The Cake Mistake

I love baking. Just as soon as any capable adult allowed me, I was interested in learning how to make things. Cakes, pies, cookies, biscuits, and more — I was delighted to discover that there was a recipe for almost anything you could imagine.

Want cinnamon buns? apple pie? chocolate cake? muffins? bread? There’s a recipe for that! The world was in my grasp – I just needed the recipes.

And then I discovered that not all recipes are created equal. Some were clumsy, or just cheap shortcuts whose end results were utterly unsatisfying. Wedding cake made from Twinkies and Cool-Whip, I’m looking at you! While I read that recipe with astonishment, I did have the sense not to make that.

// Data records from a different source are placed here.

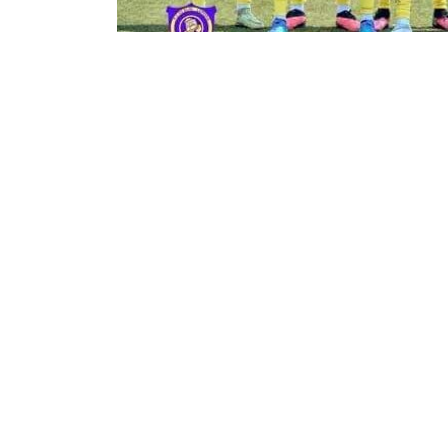
29
147
Partager sur WhatsApp
PARTAGES
VUES
Sa Majesté Sanga Balende connait un début 
Linafoot ligue 1. Ayant choisi Kolwezi pour 
l’impraticabilité du satde Kashala Bonzola, l
Lualaba. Les joueurs se préparent en deux g
Ce jeudi 31 août, SM Sanga Balende s’est abse
FC Saint Eloi Lupopo. Les cheminots du Haut Ka
constaté l’absence des anges et saints. Logiqu
Le secrétariat du club sans et or aurait écrit à l
l’indisponibilité de place dans les avions qui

Other recipes gave good results, but worth the effort for a home baker? Nope. Fig Newtons from scratch, for example. My siblings polished off about 6 hours of work in 20 minutes. If I want them, I buy them.

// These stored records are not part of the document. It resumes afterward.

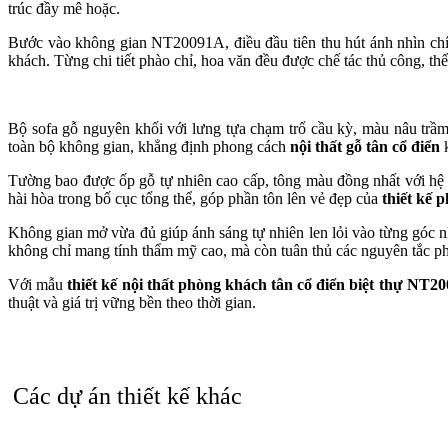
trúc đầy mê hoặc.
Bước vào không gian NT20091A, điều đầu tiên thu hút ánh nhìn chín
khách. Từng chi tiết phào chỉ, hoa văn đều được chế tác thủ công, thể
Bộ sofa gỗ nguyên khối với lưng tựa chạm trổ cầu kỳ, màu nâu trầm
toàn bộ không gian, khẳng định phong cách
nội thất gỗ tân cổ điển
k
Tường bao được ốp gỗ tự nhiên cao cấp, tông màu đồng nhất với hệ trầ
hài hòa trong bố cục tổng thể, góp phần tôn lên vẻ đẹp của
thiết kế 
Không gian mở vừa đủ giúp ánh sáng tự nhiên len lỏi vào từng góc nh
không chỉ mang tính thẩm mỹ cao, mà còn tuân thủ các nguyên tắc pho
Với mẫu
thiết kế nội thất phòng khách tân cổ điển biệt thự NT2
thuật và giá trị vững bền theo thời gian.
Nếu quý khách đang tìm kiếm một
thiết kế phòng khách đẹp
, sang
hữu không gian sống đỉnh cao mang dấu ấn cá nhân độc bản!
Các dự án thiết kế khác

In one memorable episode, I decided to attempt a butter danish from scratch. This requires a laminated dough built of 128 layers rolled out by hand while incorporating cold stiff butter. It was exhausting, and in the end, while good, produced uneven results. Visiting a friend who was a professional baker, I was sharing some 4 am coffee with him as he started the day’s baking. When I complained about butter danish being such an exhausting dough, he frowned. “Difficult? Not really. I’ll show you!” And he grabbed the dough, the butter, folded them together and fed it all into a nifty professional machine that effortlessly produced a multi-layered dough in just a few passes. “See? Nothing to it.”

Which is when I realized that what a professional with knowledge, skill and training can accomplish is not always within easy reach of the home baker. Professional tools and specific quality ingredients exist for a reason. Lesson learned!

Baking is scientific. It is a series of chemical reactions between ingredients that happen at a certain point of mixing, or after specific time, or at a specific temperature. There is leeway, of course, provided you know what you’re messing with! Leave a rising yeast dough too long in a warm room and it does not go well. Need to leave it to dash a dog to the vet with a cut paw? Knowing to pop it in the refrigerator saves the day and might even improve the flavor.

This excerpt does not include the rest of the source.